The gold standard of research, controlled testing, has not yet been conducted. This could, for example, involve infecting animals with one version or another to see which spreads better among the population.
One of the research leaders, prof. Bette Korber from the Los Alamos National Laboratory claims that there is no consensus, but the idea that the mutation has increased the viral load of patients “becomes less controversial the more data is collected.”
When we look at the population as a whole, it is difficult to assess and say that the virus has become less contagious. Its course has been drastically altered by interventions such as “lockdown”. Professor Korber says the fact that the mutation is now dominant everywhere, including China, suggests it is spreading better among humans than the original version of the virus.
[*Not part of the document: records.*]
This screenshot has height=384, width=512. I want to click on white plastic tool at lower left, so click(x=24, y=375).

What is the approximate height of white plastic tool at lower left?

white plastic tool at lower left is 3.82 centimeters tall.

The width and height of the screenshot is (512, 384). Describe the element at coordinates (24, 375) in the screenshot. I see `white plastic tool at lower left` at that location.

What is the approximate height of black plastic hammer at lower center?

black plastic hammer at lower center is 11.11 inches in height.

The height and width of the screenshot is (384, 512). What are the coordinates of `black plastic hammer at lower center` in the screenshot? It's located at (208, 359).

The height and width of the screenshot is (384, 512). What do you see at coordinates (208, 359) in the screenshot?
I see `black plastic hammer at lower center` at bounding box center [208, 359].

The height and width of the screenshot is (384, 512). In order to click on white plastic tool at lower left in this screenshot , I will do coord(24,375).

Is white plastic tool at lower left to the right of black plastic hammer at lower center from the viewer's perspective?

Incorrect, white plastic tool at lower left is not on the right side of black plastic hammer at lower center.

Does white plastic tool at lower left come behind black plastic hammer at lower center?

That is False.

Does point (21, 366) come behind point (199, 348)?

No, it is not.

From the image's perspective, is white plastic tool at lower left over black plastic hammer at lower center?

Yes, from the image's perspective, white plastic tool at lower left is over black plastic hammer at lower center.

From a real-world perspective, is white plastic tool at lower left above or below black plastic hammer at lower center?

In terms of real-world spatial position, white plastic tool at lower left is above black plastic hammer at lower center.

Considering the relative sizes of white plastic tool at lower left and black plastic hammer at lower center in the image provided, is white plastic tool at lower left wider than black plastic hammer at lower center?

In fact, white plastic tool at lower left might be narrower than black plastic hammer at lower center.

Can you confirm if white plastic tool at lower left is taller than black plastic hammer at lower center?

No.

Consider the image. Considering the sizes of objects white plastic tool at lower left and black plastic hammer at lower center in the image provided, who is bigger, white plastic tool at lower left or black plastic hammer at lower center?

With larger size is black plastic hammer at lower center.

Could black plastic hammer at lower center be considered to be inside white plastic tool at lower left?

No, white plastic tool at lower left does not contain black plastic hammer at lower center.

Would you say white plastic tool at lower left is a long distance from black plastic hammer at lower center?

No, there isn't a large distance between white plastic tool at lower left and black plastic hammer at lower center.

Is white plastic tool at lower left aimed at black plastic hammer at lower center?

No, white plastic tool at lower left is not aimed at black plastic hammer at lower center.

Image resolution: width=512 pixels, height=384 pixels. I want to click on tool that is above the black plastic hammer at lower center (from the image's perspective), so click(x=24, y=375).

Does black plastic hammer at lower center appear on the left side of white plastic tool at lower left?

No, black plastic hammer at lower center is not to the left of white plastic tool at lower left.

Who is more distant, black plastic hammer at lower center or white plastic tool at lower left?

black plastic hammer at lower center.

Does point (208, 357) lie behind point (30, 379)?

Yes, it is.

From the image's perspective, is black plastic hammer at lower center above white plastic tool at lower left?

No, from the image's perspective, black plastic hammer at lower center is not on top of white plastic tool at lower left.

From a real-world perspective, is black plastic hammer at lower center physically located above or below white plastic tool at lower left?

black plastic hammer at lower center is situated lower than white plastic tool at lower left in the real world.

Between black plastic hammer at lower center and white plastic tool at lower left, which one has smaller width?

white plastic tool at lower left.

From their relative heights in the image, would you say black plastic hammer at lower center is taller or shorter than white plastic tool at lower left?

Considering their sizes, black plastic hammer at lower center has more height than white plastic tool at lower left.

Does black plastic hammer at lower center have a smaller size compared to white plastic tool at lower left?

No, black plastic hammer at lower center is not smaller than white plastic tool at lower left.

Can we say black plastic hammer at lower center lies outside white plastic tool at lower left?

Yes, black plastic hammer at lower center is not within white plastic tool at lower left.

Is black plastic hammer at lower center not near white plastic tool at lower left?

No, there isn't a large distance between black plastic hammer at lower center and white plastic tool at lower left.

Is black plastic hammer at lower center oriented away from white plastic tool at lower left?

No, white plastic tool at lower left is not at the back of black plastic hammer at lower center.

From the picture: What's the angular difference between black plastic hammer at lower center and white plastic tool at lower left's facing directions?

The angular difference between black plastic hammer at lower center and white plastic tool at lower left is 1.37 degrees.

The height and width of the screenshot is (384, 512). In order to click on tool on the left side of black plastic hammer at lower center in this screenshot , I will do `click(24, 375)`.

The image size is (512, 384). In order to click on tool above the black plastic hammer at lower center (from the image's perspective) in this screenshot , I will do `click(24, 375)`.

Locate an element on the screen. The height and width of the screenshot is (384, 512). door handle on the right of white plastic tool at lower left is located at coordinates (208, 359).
Whenever there are two variants in circulation, a new one will prevail.The D614G variant is so dominant that it is now a pandemic. This has been the case for some time, perhaps even since the start of the pandemic in the UK or even in the US East Coast area.
And while there is increasing evidence that this mutation is not neutral, it does not necessarily change the way the virus should be thought about and spreading. Also, it should be emphasized that this study should not have an impact on vaccine development and its efficacy. There is some evidence that the new mutation is also sensitive to antibodies that can protect us from re-infection.